*** Block opens ***

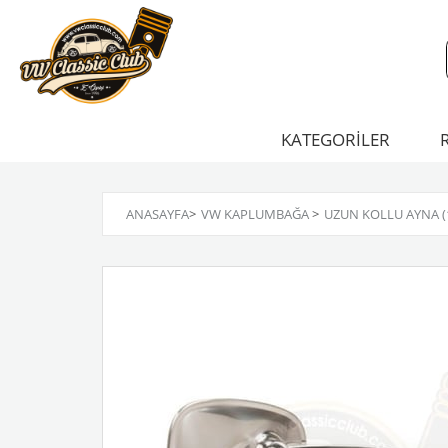
KATEGORİLER
ANASAYFA
>
VW KAPLUMBAĞA
>
UZUN KOLLU AYNA (1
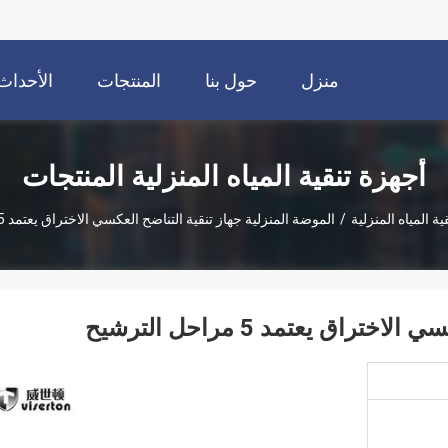
منزل
حول بنا
المنتجات
الأحداث
أجهزة تنقية المياه المنزلية المنتجات
ية المياه المنزلية
/
الموضة المنزلية جهاز تنقية التناضح العكسي الاختراق يعتمد 5 مراحل الترشيح
اق يعتمد 5 مراحل الترشيح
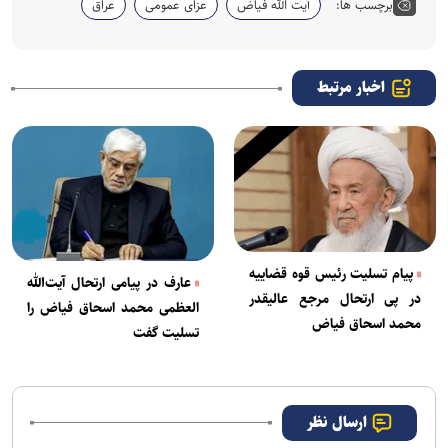
برچسب ها:
آیت الله فیاض
عزای عمومی
عراق
اخبار مرتبط
پیام تسلیت رئیس قوه قضاییه
عارف در پیامی ارتحال آیت‌الله
در پی ارتحال مرجع عالیقدر
العظمی محمد اسحاق فیاض را
محمد اسحاق فیاض
تسلیت گفت
ارسال نظر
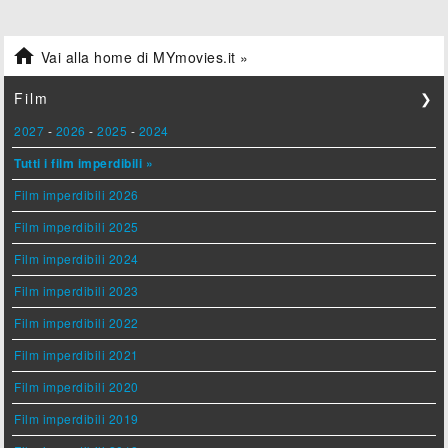

Vai alla home di MYmovies.it »
Film
❯
2027
-
2026
-
2025
-
2024
Tutti i film imperdibili »
Film imperdibili 2026
Film imperdibili 2025
Film imperdibili 2024
Film imperdibili 2023
Film imperdibili 2022
Film imperdibili 2021
Film imperdibili 2020
Film imperdibili 2019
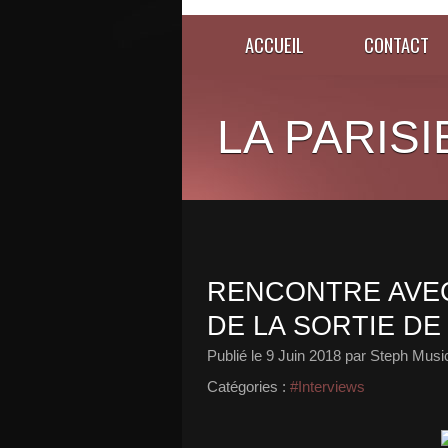
ACCUEIL
CONTACT
LA PARISI
RENCONTRE AVEC
DE LA SORTIE DE
Publié le
9 Juin 2018
par Steph Musi
Catégories :
#Interviews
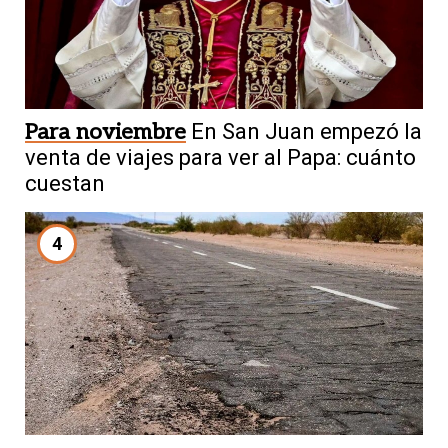
Para noviembre
En San Juan empezó la
venta de viajes para ver al Papa: cuánto
cuestan
4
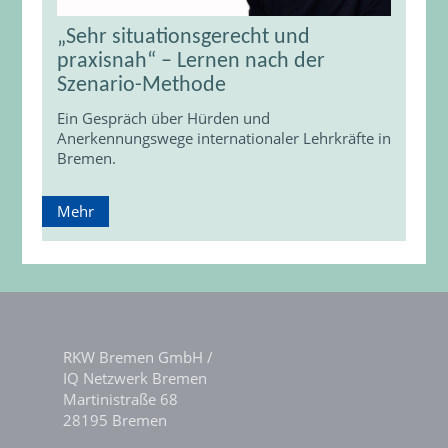
„Sehr situationsgerecht und
praxisnah“ – Lernen nach der
Szenario-Methode
Ein Gespräch über Hürden und
Anerkennungswege internationaler Lehrkräfte in
Bremen.
Mehr
RKW Bremen GmbH /
IQ Netzwerk Bremen
Martinistraße 68
28195 Bremen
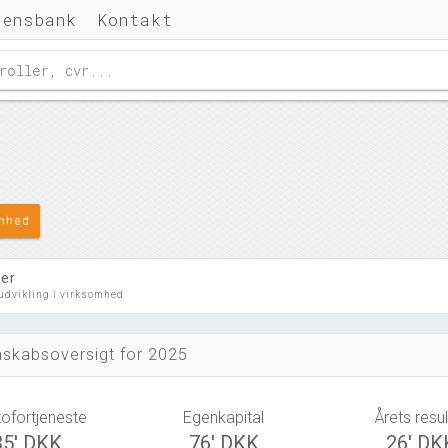
densbank
Kontakt
omhed
ler
 udvikling i virksomhed
skabsoversigt for 2025
tofortjeneste
Egenkapital
Årets resul
35' DKK
76' DKK
26' DK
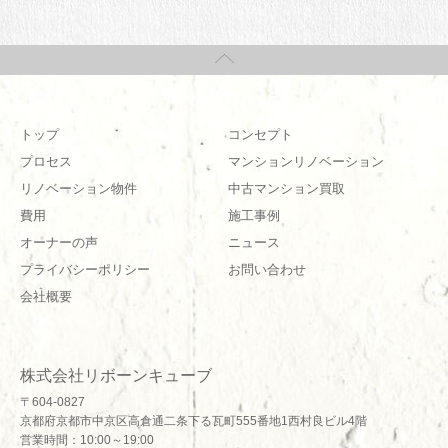
トップ
コンセプト
プロセス
マンションリノベーション
リノベーション物件
中古マンション買取
費用
施工事例
オーナーの声
ニュース
プライバシーポリシー
お問い合わせ
会社概要
株式会社リボーンキューブ
〒604-0827
京都府京都市中京区高倉通二条下る瓦町555番地1西村良ビル4階
営業時間：10:00～19:00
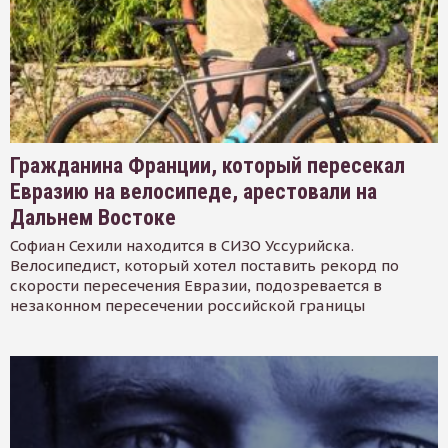
Гражданина Франции, который пересекал
Евразию на велосипеде, арестовали на
Дальнем Востоке
Софиан Сехили находится в СИЗО Уссурийска.
Велосипедист, который хотел поставить рекорд по
скорости пересечения Евразии, подозревается в
незаконном пересечении российской границы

*** Block closes ***

What you should do: Lines above with "محمد": state how many, nothing more.

Finished exercise: 2